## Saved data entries
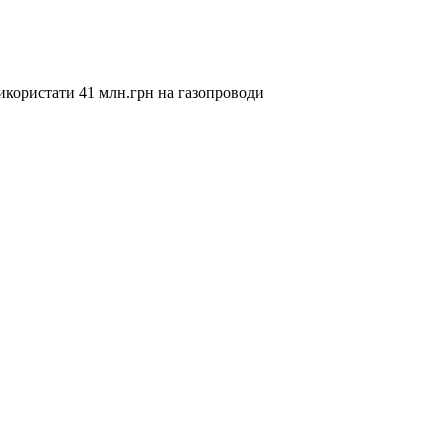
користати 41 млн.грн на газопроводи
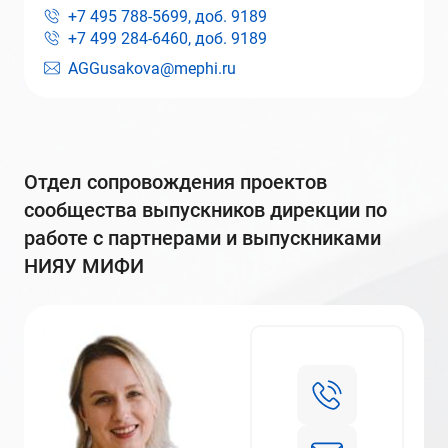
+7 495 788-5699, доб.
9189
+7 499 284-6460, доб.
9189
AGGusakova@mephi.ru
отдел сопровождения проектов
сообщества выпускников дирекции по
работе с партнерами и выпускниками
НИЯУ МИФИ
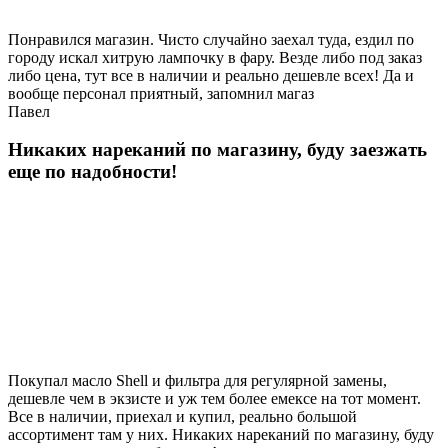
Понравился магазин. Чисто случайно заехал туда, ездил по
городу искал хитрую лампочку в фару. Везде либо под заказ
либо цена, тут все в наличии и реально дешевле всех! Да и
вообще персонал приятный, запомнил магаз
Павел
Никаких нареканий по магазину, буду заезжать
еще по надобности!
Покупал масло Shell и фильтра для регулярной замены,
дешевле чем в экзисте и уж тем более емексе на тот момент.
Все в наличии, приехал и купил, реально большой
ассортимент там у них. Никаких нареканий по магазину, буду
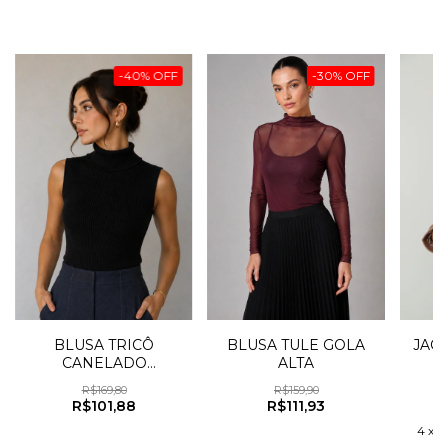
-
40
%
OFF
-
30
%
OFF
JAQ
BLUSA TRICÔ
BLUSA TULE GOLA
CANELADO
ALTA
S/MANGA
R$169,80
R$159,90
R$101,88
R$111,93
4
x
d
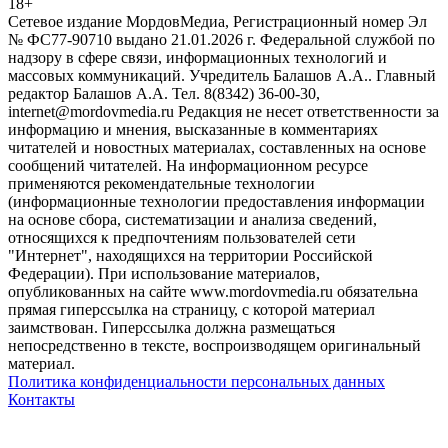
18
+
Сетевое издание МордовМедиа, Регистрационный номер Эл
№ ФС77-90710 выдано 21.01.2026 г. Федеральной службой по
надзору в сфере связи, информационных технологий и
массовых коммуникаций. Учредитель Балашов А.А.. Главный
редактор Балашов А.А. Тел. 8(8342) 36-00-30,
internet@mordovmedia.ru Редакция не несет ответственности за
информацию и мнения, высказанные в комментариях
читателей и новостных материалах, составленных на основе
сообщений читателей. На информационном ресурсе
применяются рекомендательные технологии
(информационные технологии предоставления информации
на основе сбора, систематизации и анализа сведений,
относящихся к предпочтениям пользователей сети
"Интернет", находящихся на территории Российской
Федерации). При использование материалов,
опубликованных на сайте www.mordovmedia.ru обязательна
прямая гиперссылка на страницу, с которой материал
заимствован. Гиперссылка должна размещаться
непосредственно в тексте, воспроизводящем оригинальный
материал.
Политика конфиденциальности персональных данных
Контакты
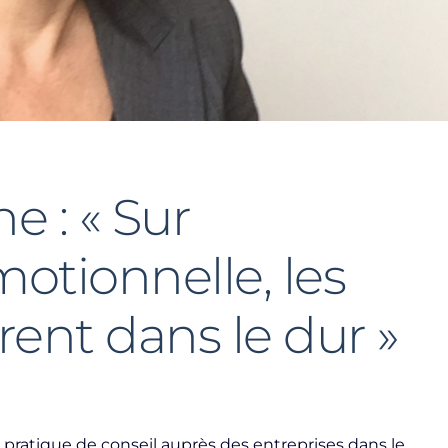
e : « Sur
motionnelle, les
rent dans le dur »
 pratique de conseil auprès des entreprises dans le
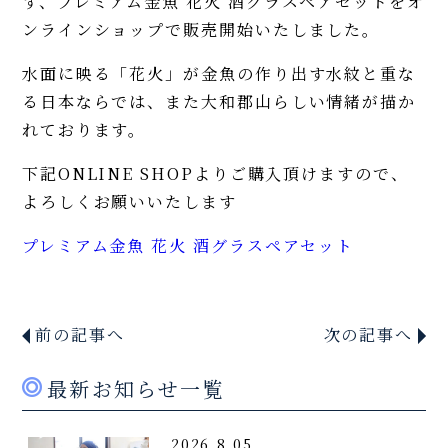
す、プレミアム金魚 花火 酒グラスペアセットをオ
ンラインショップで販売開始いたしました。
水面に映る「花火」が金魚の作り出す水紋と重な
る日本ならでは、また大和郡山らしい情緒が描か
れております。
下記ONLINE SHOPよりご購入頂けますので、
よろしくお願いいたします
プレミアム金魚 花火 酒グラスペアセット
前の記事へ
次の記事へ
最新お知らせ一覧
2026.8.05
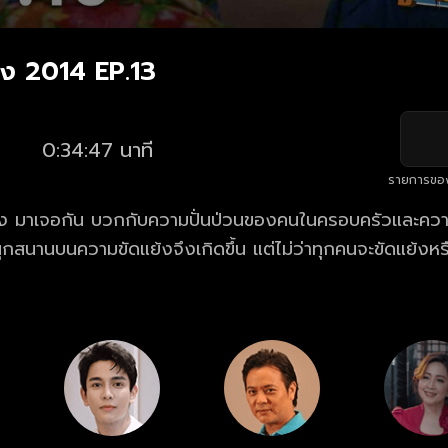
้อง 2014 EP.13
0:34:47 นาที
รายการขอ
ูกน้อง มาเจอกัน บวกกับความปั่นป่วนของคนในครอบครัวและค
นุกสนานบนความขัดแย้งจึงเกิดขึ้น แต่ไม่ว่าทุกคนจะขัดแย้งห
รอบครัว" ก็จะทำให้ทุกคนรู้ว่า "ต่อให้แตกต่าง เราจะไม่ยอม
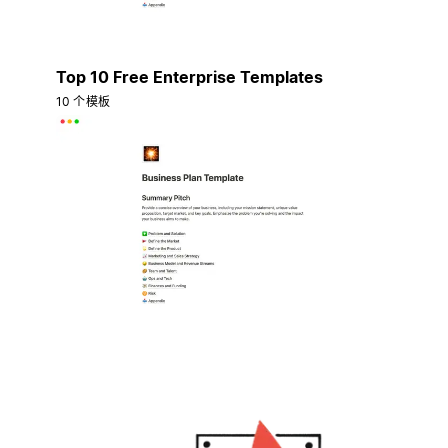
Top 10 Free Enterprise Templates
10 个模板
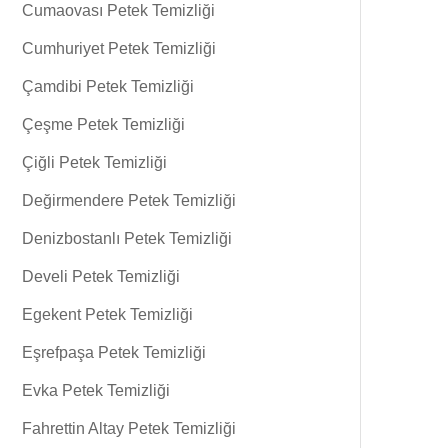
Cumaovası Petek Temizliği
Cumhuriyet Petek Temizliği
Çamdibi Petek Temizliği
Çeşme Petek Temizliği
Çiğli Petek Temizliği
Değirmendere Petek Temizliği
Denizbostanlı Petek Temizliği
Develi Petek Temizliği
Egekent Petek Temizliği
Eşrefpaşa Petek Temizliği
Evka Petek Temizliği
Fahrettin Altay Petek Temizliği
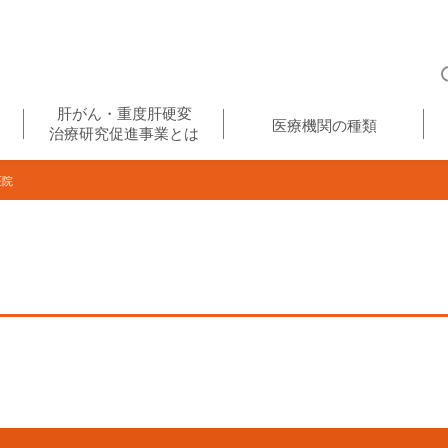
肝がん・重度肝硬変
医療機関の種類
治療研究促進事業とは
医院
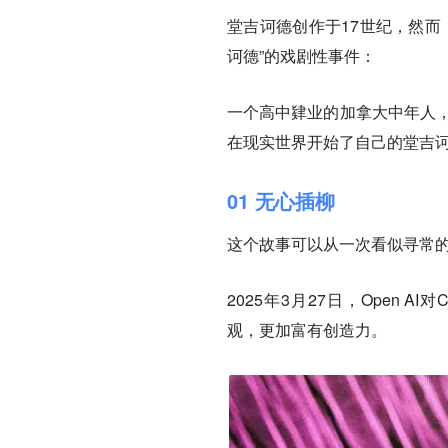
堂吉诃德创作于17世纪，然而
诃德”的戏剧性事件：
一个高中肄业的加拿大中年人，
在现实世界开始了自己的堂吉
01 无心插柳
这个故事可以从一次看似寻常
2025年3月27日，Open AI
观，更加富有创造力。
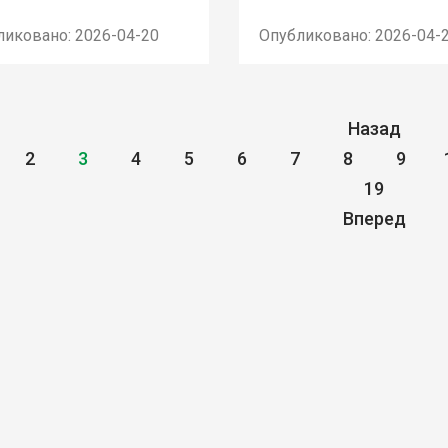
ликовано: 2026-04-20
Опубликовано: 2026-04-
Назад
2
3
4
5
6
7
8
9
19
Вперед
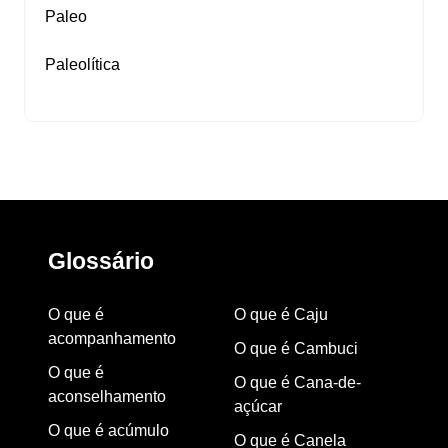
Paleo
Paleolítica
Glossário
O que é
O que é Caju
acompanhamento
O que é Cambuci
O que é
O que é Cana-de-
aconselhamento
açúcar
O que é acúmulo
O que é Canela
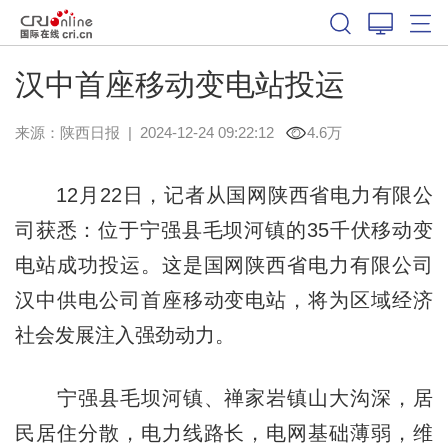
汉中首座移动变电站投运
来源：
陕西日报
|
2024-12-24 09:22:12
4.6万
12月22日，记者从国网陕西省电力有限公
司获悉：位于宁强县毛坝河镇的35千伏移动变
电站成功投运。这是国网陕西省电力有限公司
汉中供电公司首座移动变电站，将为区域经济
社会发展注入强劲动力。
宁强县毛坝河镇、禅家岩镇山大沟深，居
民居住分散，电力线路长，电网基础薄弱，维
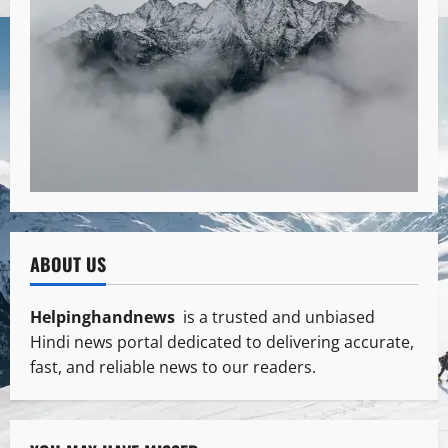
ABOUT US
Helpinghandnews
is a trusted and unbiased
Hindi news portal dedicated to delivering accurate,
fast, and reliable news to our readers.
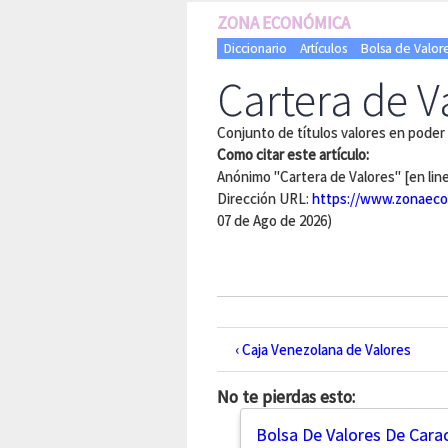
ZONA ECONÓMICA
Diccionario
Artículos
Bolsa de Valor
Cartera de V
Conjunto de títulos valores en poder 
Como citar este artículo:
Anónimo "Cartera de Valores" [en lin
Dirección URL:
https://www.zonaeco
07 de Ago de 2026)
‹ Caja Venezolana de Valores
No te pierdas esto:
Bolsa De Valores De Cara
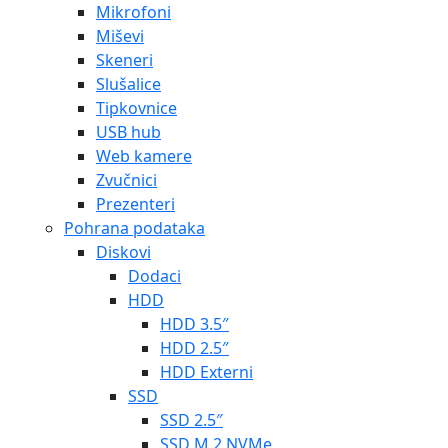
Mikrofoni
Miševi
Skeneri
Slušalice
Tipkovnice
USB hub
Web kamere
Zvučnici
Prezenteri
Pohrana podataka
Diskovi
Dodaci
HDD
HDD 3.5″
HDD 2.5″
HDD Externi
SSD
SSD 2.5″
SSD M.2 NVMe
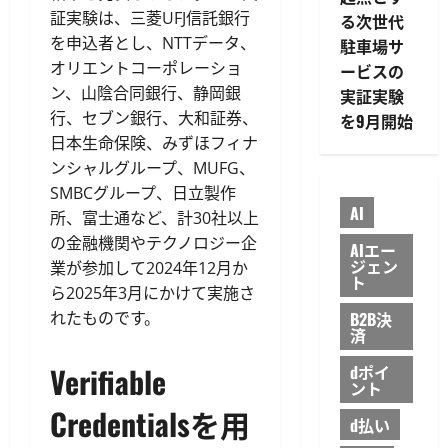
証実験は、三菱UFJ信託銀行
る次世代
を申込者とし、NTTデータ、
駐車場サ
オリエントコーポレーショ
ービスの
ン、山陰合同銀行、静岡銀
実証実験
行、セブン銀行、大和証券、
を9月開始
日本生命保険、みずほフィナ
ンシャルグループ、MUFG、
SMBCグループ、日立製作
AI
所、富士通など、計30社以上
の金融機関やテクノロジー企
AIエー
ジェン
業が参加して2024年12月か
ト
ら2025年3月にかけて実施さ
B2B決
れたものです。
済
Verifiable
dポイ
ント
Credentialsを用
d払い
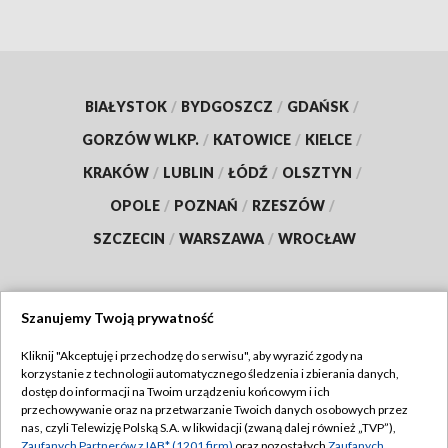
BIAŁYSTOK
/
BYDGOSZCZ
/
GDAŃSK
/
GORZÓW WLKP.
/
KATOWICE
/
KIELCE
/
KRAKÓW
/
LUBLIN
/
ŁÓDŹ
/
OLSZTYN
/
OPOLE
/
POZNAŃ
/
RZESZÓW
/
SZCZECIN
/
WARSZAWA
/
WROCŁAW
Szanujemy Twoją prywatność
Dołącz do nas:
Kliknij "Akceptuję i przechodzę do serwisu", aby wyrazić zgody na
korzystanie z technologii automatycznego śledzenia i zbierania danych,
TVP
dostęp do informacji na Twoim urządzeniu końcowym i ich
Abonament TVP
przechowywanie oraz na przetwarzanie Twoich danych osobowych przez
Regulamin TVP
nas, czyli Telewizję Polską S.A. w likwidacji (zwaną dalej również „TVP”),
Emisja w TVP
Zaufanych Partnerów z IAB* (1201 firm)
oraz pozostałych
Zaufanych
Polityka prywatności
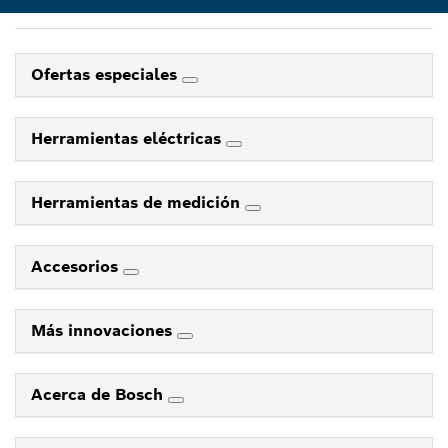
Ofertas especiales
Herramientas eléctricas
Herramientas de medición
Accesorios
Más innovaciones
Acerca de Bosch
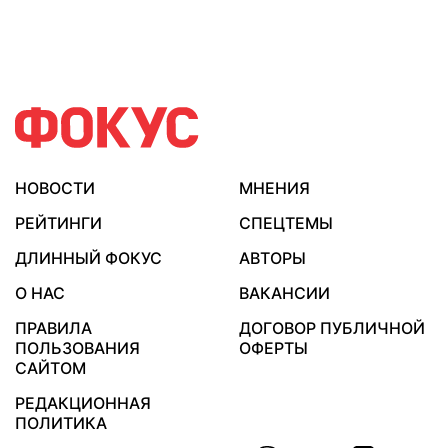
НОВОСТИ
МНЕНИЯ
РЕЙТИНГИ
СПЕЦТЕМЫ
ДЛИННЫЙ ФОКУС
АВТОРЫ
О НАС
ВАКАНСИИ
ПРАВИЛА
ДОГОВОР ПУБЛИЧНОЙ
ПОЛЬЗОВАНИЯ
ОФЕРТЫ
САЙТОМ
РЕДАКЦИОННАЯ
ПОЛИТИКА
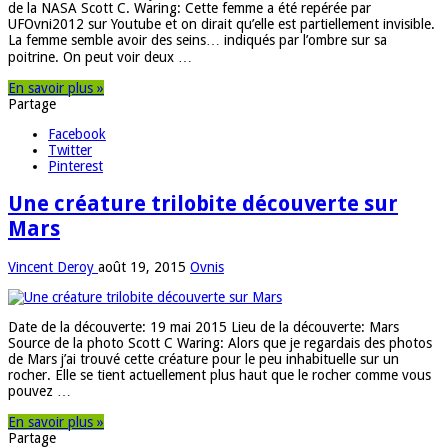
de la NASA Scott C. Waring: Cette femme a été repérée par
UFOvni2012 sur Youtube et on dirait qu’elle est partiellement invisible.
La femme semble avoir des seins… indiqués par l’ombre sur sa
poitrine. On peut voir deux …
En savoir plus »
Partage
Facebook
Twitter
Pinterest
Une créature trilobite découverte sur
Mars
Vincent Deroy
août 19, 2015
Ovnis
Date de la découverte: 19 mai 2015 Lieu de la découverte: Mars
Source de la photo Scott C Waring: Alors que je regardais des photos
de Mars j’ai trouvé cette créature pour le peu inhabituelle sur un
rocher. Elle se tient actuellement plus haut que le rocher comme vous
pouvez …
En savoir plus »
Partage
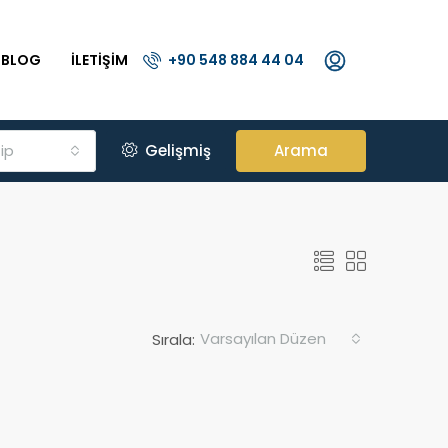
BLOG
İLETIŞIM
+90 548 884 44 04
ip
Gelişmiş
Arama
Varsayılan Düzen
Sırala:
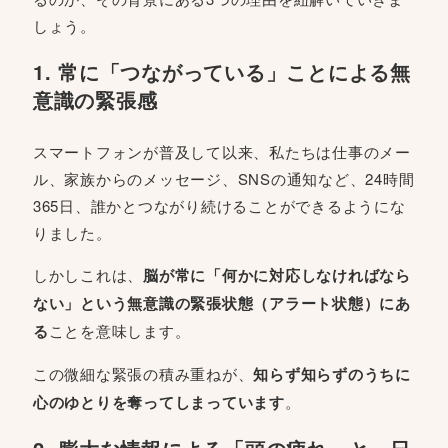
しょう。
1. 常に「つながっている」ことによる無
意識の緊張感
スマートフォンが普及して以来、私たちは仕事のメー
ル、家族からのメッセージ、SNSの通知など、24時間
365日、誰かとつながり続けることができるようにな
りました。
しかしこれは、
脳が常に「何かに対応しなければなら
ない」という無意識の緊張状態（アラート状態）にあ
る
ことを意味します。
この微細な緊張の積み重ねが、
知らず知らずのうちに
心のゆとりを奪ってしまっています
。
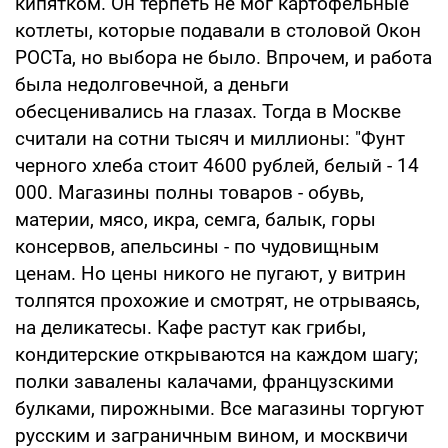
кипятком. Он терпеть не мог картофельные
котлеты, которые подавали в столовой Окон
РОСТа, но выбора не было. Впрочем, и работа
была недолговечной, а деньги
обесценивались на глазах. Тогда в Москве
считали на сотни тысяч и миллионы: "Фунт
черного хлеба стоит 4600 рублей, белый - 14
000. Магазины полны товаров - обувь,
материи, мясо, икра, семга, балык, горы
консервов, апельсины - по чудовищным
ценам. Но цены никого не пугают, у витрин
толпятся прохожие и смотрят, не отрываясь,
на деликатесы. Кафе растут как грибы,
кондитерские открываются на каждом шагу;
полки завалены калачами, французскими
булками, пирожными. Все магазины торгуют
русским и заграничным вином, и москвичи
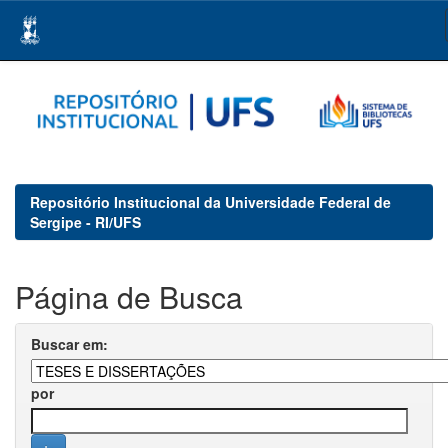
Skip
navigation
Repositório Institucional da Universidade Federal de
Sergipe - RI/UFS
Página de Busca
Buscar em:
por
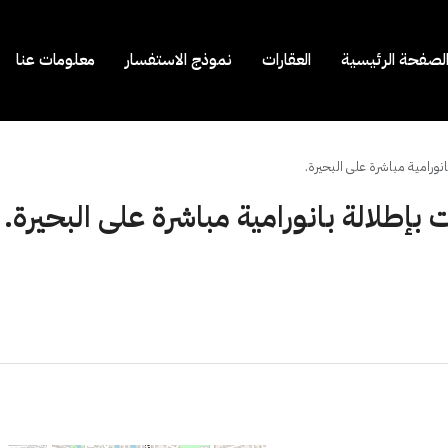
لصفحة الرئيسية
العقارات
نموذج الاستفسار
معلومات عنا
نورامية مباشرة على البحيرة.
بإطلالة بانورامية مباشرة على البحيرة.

## REQUIREMENT
Above are records; write out the lines from the one with "Credentialsを用" down to the one with "Une créature trilobite découverte sur", exactly, leaving the pictures out.

## TASK SOLUTION
Credentialsを用
d払い
BIAŁYSTOK
/
BYDGOSZCZ
/
GDAŃSK
/
GORZÓW WLKP.
/
KATOWICE
/
KIELCE
/
KRAKÓW
/
LUBLIN
/
ŁÓDŹ
/
OLSZTYN
/
OPOLE
/
POZNAŃ
/
RZESZÓW
/
SZCZECIN
/
WARSZAWA
/
WROCŁAW
Szanujemy Twoją prywatność
Dołącz do nas:
Kliknij "Akceptuję i przechodzę do serwisu", aby wyrazić zgody na
korzystanie z technologii automatycznego śledzenia i zbierania danych,
TVP
dostęp do informacji na Twoim urządzeniu końcowym i ich
Abonament TVP
przechowywanie oraz na przetwarzanie Twoich danych osobowych przez
Regulamin TVP
nas, czyli Telewizję Polską S.A. w likwidacji (zwaną dalej również „TVP”),
Emisja w TVP
Zaufanych Partnerów z IAB* (1201 firm)
oraz pozostałych
Zaufanych
Polityka prywatności
Ofertas especiales
Herramientas eléctricas
Herramientas de medición
Accesorios
Más innovaciones
Acerca de Bosch
НОВОСТИ
МНЕНИЯ
РЕЙТИНГИ
СПЕЦТЕМЫ
ДЛИННЫЙ ФОКУС
АВТОРЫ
О НАС
ВАКАНСИИ
ПРАВИЛА
ДОГОВОР ПУБЛИЧНОЙ
ПОЛЬЗОВАНИЯ
ОФЕРТЫ
САЙТОМ
РЕДАКЦИОННАЯ
ПОЛИТИКА
de la NASA Scott C. Waring: Cette femme a été repérée par
UFOvni2012 sur Youtube et on dirait qu’elle est partiellement invisible.
La femme semble avoir des seins… indiqués par l’ombre sur sa
poitrine. On peut voir deux …
En savoir plus »
Partage
Facebook
Twitter
Pinterest
Une créature trilobite découverte sur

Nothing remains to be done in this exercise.